The problem
Take every line from the entries below that includes the word "Sharing" and copy it.

Given entries: Begin

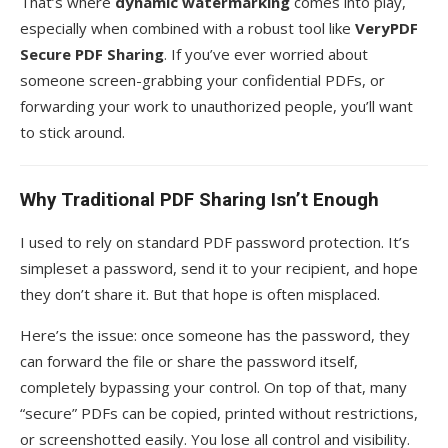
That’s where
dynamic watermarking
comes into play,
especially when combined with a robust tool like
VeryPDF
Secure PDF Sharing
. If you’ve ever worried about
someone screen-grabbing your confidential PDFs, or
forwarding your work to unauthorized people, you’ll want
to stick around.
Why Traditional PDF Sharing Isn’t Enough
I used to rely on standard PDF password protection. It’s
simpleset a password, send it to your recipient, and hope
they don’t share it. But that hope is often misplaced.
Here’s the issue: once someone has the password, they
can forward the file or share the password itself,
completely bypassing your control. On top of that, many
“secure” PDFs can be copied, printed without restrictions,
or screenshotted easily. You lose all control and visibility.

Given entries: End

Output of the exercise
Secure PDF Sharing
Why Traditional PDF Sharing Isn’t Enough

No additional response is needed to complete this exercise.